Methanol as a Carrier Solvent Can Influence Chlorination Rates of Phenolic Compounds in Chlorinated Waters

Abstract

Methanol is commonly used as a carrier solvent in environmental chemistry experiments; however, the possible influence of methanol on the kinetics of chemical transformations is often overlooked. The effects of methanol and other frequently used carrier solvents on the chlorination rates of aromatic precursors of disinfection byproducts during water chlorination were investigated. At concentrations as low as 0.50 vol %, methanol increased chlorination rates of ethylparaben, phenol, 4-hydroxybenzoic acid, ethyl 3-hydroxybenzoate, and ethyl 2-hydroxybenzoate. Methanol did not increase the chlorination rates of salicylic acid, dimethenamid, or 1,2-dimethoxybenzene. Ethylparaben and phenol chlorination were especially sensitive to methanol, with pseudo-first-order rate constants (k_obs) increasing by a factor of >2 in water containing 2.0 vol % methanol compared to those in methanol-free controls.
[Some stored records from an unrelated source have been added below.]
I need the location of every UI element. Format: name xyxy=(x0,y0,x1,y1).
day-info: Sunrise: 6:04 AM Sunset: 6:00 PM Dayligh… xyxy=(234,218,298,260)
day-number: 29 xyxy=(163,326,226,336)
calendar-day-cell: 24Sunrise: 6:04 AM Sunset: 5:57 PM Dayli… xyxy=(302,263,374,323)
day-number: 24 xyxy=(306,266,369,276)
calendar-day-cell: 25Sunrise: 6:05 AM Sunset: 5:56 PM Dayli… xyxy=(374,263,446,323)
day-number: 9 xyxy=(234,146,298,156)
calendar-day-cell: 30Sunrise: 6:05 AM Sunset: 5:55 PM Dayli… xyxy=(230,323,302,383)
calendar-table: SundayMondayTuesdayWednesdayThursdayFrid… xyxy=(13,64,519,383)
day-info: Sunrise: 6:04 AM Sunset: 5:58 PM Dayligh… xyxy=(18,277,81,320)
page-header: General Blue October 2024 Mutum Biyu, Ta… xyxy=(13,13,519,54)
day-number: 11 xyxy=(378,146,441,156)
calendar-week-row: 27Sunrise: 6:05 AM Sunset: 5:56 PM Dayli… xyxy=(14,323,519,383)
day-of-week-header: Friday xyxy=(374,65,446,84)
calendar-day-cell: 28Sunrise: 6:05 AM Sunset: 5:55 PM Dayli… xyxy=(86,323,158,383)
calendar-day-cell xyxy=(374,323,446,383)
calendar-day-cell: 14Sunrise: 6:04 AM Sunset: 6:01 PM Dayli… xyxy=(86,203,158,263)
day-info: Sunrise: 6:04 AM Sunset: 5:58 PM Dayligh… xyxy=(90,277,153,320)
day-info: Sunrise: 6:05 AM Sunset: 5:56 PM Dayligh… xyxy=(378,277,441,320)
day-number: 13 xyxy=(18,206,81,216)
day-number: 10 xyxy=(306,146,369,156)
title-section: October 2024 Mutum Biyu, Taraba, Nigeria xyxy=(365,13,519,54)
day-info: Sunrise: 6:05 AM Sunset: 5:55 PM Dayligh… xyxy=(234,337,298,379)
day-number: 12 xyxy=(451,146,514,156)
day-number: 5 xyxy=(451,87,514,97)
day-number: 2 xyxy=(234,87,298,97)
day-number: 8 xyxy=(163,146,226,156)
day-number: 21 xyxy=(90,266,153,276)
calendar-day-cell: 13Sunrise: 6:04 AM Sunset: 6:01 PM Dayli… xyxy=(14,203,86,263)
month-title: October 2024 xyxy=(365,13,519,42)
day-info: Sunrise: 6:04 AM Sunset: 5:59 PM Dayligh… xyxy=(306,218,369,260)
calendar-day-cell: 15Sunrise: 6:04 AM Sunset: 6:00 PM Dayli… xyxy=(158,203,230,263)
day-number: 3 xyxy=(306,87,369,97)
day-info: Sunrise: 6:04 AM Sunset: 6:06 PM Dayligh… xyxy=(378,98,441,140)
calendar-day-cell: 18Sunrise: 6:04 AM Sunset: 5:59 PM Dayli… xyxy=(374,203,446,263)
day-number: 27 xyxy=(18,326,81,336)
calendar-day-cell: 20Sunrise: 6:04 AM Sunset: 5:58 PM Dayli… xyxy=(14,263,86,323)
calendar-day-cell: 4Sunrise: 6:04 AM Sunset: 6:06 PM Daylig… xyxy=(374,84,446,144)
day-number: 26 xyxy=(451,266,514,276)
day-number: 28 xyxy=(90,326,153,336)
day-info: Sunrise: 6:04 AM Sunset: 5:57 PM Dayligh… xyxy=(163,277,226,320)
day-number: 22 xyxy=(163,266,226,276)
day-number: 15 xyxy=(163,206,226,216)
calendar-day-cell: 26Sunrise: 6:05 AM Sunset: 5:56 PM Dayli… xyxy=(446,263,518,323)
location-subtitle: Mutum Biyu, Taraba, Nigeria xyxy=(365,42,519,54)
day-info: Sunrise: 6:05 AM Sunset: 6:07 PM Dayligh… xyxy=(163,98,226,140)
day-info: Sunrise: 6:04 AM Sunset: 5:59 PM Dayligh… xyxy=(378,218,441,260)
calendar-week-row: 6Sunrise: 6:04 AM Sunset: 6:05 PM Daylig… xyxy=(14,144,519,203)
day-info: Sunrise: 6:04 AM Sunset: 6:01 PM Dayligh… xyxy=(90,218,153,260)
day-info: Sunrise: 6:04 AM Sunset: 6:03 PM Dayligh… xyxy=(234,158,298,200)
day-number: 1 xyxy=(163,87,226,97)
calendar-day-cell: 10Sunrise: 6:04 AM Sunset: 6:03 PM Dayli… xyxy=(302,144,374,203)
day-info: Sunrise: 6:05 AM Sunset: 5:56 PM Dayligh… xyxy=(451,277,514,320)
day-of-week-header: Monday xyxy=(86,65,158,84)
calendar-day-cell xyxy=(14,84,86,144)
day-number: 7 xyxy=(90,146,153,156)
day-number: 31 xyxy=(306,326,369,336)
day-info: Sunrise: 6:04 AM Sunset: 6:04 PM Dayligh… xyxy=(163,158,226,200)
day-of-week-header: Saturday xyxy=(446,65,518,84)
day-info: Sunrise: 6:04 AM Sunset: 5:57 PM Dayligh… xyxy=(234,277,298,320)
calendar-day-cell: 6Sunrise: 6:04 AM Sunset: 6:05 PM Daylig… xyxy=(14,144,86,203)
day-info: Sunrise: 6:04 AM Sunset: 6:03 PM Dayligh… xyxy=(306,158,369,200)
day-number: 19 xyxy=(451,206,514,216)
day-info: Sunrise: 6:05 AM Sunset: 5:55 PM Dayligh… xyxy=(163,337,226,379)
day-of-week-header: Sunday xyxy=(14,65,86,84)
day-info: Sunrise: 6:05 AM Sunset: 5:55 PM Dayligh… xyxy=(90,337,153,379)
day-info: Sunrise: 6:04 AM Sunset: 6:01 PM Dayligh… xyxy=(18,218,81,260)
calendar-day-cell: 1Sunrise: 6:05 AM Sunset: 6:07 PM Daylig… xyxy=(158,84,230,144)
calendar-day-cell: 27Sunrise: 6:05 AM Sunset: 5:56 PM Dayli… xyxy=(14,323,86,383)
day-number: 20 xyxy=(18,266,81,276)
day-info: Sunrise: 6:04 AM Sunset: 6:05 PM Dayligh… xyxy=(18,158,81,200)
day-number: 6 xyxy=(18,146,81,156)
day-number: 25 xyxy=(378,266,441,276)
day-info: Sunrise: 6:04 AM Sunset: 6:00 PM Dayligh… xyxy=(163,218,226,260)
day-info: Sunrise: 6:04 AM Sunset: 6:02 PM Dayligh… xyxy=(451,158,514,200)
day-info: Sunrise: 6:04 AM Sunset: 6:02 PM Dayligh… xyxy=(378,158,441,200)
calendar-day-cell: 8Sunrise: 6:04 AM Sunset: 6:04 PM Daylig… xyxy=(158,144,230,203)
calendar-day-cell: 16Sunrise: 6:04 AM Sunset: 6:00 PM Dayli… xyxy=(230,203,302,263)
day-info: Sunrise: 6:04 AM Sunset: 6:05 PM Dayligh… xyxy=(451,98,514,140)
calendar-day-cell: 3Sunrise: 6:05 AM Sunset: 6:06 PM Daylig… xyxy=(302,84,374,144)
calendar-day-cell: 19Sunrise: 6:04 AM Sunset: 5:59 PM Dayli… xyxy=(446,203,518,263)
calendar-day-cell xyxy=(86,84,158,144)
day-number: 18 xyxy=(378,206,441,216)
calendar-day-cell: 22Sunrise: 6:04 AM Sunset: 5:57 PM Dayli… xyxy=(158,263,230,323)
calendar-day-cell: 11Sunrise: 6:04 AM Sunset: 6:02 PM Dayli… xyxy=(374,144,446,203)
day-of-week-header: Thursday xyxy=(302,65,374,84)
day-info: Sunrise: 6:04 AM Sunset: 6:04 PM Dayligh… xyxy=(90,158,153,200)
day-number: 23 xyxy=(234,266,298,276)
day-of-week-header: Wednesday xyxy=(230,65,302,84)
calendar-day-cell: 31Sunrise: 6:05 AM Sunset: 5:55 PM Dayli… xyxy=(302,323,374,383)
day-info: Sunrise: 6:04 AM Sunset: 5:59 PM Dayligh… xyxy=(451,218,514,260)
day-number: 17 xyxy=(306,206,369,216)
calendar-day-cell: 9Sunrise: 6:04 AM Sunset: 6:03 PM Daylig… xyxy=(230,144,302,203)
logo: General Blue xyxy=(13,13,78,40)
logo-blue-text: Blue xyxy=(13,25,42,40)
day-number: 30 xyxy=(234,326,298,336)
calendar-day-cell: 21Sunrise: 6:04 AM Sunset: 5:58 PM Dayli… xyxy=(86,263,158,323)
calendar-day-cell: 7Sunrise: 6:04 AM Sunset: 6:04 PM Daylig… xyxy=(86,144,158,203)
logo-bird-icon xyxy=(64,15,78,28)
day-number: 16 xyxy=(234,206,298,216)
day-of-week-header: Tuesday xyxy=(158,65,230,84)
Rate enhancements persisted across differing reaction conditions (pH 6–10 and in buffers containing borate or phosphate). The rate enhancements of unsubstituted and para-substituted phenols were larger than those of meta- and ortho-substituted phenols. The carrier solvents acetone, acetonitrile, and tert-butanol had no appreciable impact on the chlorination rates of ethylparaben. Overall, our findings suggest that methanol as a carrier solvent can cause systematic errors in lab-scale chlorination experiments. To avoid experimental artifacts, researchers should prepare stock solutions in water (when feasible) or minimize carrier solvent concentrations present in reaction solutions.